**Exercise directions:** Whatever the records say, give every one of them again exactly.

---

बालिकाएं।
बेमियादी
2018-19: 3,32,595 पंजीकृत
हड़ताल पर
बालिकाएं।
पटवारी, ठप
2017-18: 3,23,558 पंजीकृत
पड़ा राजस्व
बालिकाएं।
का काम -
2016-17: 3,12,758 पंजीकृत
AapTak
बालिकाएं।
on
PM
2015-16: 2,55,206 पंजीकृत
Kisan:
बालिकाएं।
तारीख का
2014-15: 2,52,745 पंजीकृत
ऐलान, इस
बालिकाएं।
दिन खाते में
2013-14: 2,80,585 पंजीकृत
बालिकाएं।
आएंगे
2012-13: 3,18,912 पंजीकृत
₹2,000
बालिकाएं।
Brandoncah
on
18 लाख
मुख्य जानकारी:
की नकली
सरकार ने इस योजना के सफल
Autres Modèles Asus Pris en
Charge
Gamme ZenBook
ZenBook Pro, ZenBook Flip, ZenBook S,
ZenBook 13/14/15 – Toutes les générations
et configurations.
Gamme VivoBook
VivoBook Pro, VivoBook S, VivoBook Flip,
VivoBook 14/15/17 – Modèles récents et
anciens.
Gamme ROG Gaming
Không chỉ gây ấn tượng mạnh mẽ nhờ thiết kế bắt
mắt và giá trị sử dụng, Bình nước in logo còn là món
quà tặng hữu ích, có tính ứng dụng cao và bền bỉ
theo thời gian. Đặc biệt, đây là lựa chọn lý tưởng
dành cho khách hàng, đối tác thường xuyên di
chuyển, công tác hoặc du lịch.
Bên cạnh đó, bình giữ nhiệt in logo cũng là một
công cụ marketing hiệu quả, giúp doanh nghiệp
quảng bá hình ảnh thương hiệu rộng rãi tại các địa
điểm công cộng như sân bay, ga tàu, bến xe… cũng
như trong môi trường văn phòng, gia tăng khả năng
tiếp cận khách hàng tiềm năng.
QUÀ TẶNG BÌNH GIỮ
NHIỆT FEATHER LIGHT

---

**Problem solution:**
बालिकाएं।
बेमियादी
2018-19: 3,32,595 पंजीकृत
हड़ताल पर
बालिकाएं।
पटवारी, ठप
2017-18: 3,23,558 पंजीकृत
पड़ा राजस्व
बालिकाएं।
का काम -
2016-17: 3,12,758 पंजीकृत
AapTak
बालिकाएं।
on
PM
2015-16: 2,55,206 पंजीकृत
Kisan:
बालिकाएं।
तारीख का
2014-15: 2,52,745 पंजीकृत
ऐलान, इस
बालिकाएं।
दिन खाते में
2013-14: 2,80,585 पंजीकृत
बालिकाएं।
आएंगे
2012-13: 3,18,912 पंजीकृत
₹2,000
बालिकाएं।
Brandoncah
on
18 लाख
मुख्य जानकारी:
की नकली
सरकार ने इस योजना के सफल
Autres Modèles Asus Pris en
Charge
Gamme ZenBook
ZenBook Pro, ZenBook Flip, ZenBook S,
ZenBook 13/14/15 – Toutes les générations
et configurations.
Gamme VivoBook
VivoBook Pro, VivoBook S, VivoBook Flip,
VivoBook 14/15/17 – Modèles récents et
anciens.
Gamme ROG Gaming
Không chỉ gây ấn tượng mạnh mẽ nhờ thiết kế bắt
mắt và giá trị sử dụng, Bình nước in logo còn là món
quà tặng hữu ích, có tính ứng dụng cao và bền bỉ
theo thời gian. Đặc biệt, đây là lựa chọn lý tưởng
dành cho khách hàng, đối tác thường xuyên di
chuyển, công tác hoặc du lịch.
Bên cạnh đó, bình giữ nhiệt in logo cũng là một
công cụ marketing hiệu quả, giúp doanh nghiệp
quảng bá hình ảnh thương hiệu rộng rãi tại các địa
điểm công cộng như sân bay, ga tàu, bến xe… cũng
như trong môi trường văn phòng, gia tăng khả năng
tiếp cận khách hàng tiềm năng.
QUÀ TẶNG BÌNH GIỮ
NHIỆT FEATHER LIGHT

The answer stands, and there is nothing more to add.